Investors have poured record amounts of money into euro-zone equities over recent months, emboldened by the prospect of an economic recovery as the European Central Bank’s €1.1 trillion quantitative easing policy suppresses borrowing costs and cheapens the single currency.
With the ECB’s €60 billion of monthly bond purchases starting only last month, investors are mindful that the euro-zone equity rally has further room to run, given the stellar performance of US shares in recent years when the Federal Reserve was the largest buyer of government debt.
Wall Street’s latest push higher came as General Electric unveiled plans to sell the bulk of its finance arm and return up to $90 billion (€85bn) to shareholders through stock buybacks and dividend increases over the next three years.
By midday in New York, the S&P 500 equity index was up 0.5 per cent at 2,100, leaving it about 0.8 per cent below last month’s record close and putting it on track for a weekly gain of 1.6 per cent. GE shares were up 8 per cent.
The news from GE helped equity bulls shrug aside worries about first-quarter corporate earnings and the renewed appreciation of the dollar. Energy stocks got a lift from a 1.8 per cent rise for Brent crude oil to $57.58 a barrel – leaving it nearly 5 per cent up over the week.
On this side of the Atlantic, the FTSEurofirst 300 index rose 0.9 per cent to its highest finish since October 2000 – up 3.7 per cent over the holiday-shortened week – while the Xetra Dax in Frankfurt and London’s FTSE 100 both ended at record peaks.
In Japan, the Nikkei touched 20,006 before turning tail and finishing 0.2 per cent lower at 19,907, although it rose 2.4 per cent over the five-day period. Hong Kong stocks made notable gains this week, with the Hang Seng’s 1.2 per cent gain on Friday giving a three-day advance of 7.9 per cent.
US market participants appear to have taken the view that last week’s unexpectedly soft employment report for March – which showed the first sub-200,000 monthly rise in non-farm payrolls in a year – was not the beginning of a trend.
The dollar, which fell sharply in the wake of the jobs data, was up 0.2 per cent against a basket of currencies on Friday, giving it a five-day rise of 2.9 per cent and putting it back in sight of a recent 12-year high. The euro was down 0.6 per cent on the day at $1.0596, after touching $1.10 a week ago.
There was a view in some quarters that the weak US jobs number might have been due to companies struggling to hire the right people after more than four years of solid employment growth and declining unemployment rates.
“If that is so, we should start to see more evidence of wage growth picking up in the months ahead,” said Chris Iggo at Axa Investment Managers.

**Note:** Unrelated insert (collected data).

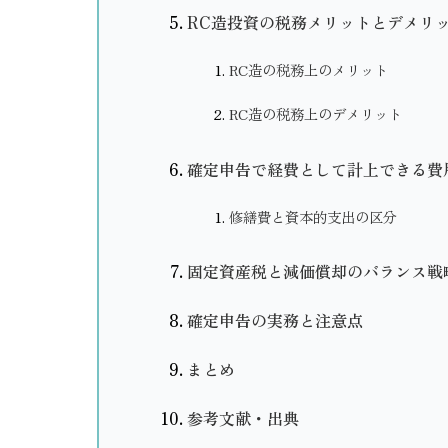
RC造投資の税務メリットとデメリ
RC造の税務上のメリット
RC造の税務上のデメリット
確定申告で経費として計上できる費
修繕費と資本的支出の区分
固定資産税と減価償却のバランス戦
確定申告の実務と注意点
まとめ
参考文献・出典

“It would be ironic if a weaker data point on employment growth was a signal that the economy was close to full employment and that interest rate hikes should start soon.”
The US government bond market moved to price in the prospect of higher US rates. The yield on the 10-year Treasury, although down 2 basis points at 1.94 per cent on Friday, was up 10 basis points over the week. The two-year yield, steady on the day at 0.54 per cent, was 6bp higher than a week earlier.

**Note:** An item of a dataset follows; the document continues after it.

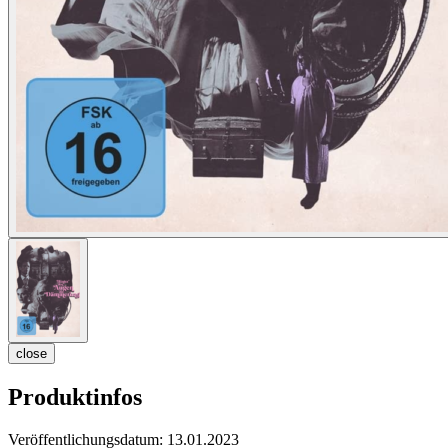
close
Produktinfos
Veröffentlichungsdatum:
13.01.2023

Meanwhile, the German 10-year Bund yield hit a record low of 0.14 per cent this week before pulling back to 0.16 per cent, flat on the day and 2 basis points down over the five-day period.

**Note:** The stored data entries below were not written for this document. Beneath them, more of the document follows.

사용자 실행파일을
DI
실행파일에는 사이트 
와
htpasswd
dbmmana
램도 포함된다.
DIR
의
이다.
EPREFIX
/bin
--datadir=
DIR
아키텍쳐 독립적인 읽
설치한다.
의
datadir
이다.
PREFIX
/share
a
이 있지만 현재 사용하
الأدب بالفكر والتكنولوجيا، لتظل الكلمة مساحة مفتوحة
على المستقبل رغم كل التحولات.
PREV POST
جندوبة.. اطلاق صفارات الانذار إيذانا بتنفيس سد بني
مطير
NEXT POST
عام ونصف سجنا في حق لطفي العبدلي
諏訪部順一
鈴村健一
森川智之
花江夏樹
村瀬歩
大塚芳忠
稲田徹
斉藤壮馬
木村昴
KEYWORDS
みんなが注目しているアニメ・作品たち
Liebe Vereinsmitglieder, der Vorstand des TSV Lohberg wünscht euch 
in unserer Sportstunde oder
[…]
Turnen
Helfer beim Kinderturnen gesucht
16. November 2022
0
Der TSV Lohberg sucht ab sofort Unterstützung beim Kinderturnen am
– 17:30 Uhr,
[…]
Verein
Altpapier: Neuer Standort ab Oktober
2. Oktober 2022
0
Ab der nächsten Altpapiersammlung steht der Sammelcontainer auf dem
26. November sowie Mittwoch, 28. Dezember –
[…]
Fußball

A quarter of euro-zone government bonds now trade with a negative yield, creating a powerful incentive for investors to own shares that pay a higher dividend. The declining value of the euro, which has fallen 12 per cent this year, also provides a boost for euro-zone companies that rely on foreign-based revenues, providing a notable tailwind for large multinationals such as Merck, BASF, Volkswagen, Adidas, Peugeot and Airbus.
Switzerland broke new ground this week by becoming the first nation to issue 10-year debt with a negative yield.